> _Problem statement_
Retype each entry exactly. Skip any pictures.

> _Saved data entries_

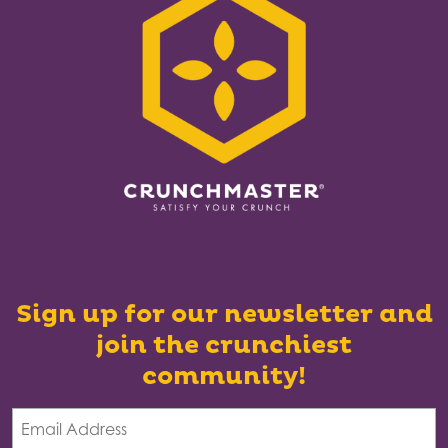
Sign up for our newsletter and
join the crunchiest
community!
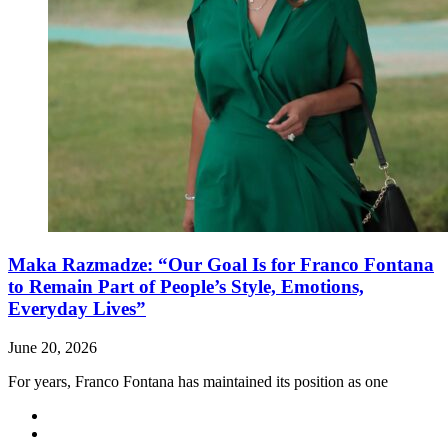
Maka Razmadze: “Our Goal Is for Franco Fontana
to Remain Part of People’s Style, Emotions,
Everyday Lives”
June 20, 2026
For years, Franco Fontana has maintained its position as one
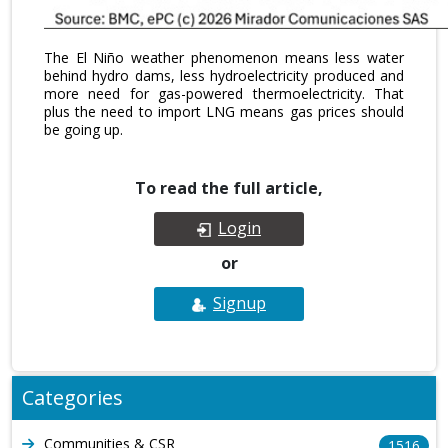
The El Niño weather phenomenon means less water
behind hydro dams, less hydroelectricity produced and
more need for gas-powered thermoelectricity. That
plus the need to import LNG means gas prices should
be going up.
To read the full article,
Login
or
Signup
Categories
Communities & CSR
1516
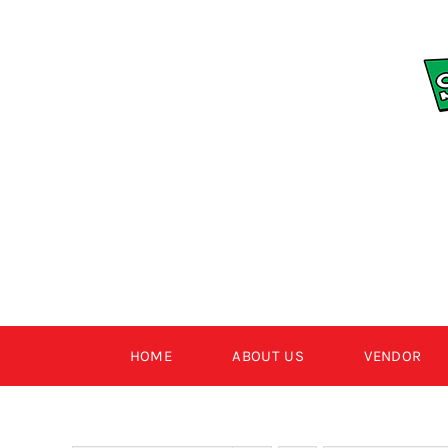
Skip
to
content
HOME
ABOUT US
VENDOR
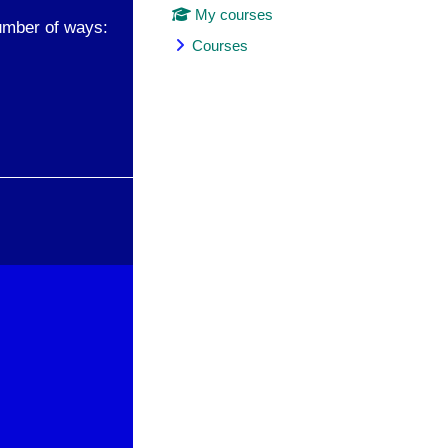
My courses
umber of ways:
Courses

> _Problem solution_
Sign up for our newsletter and
join the crunchiest
community!
Maka Razmadze: “Our Goal Is for Franco Fontana
to Remain Part of People’s Style, Emotions,
Everyday Lives”
June 20, 2026
For years, Franco Fontana has maintained its position as one
The El Niño weather phenomenon means less water
behind hydro dams, less hydroelectricity produced and
more need for gas-powered thermoelectricity. That
plus the need to import LNG means gas prices should
be going up.
To read the full article,
Login
or
Signup
Categories
Communities & CSR
1516
Skip
to
content
HOME
ABOUT US
VENDOR
My courses
umber of ways:
Courses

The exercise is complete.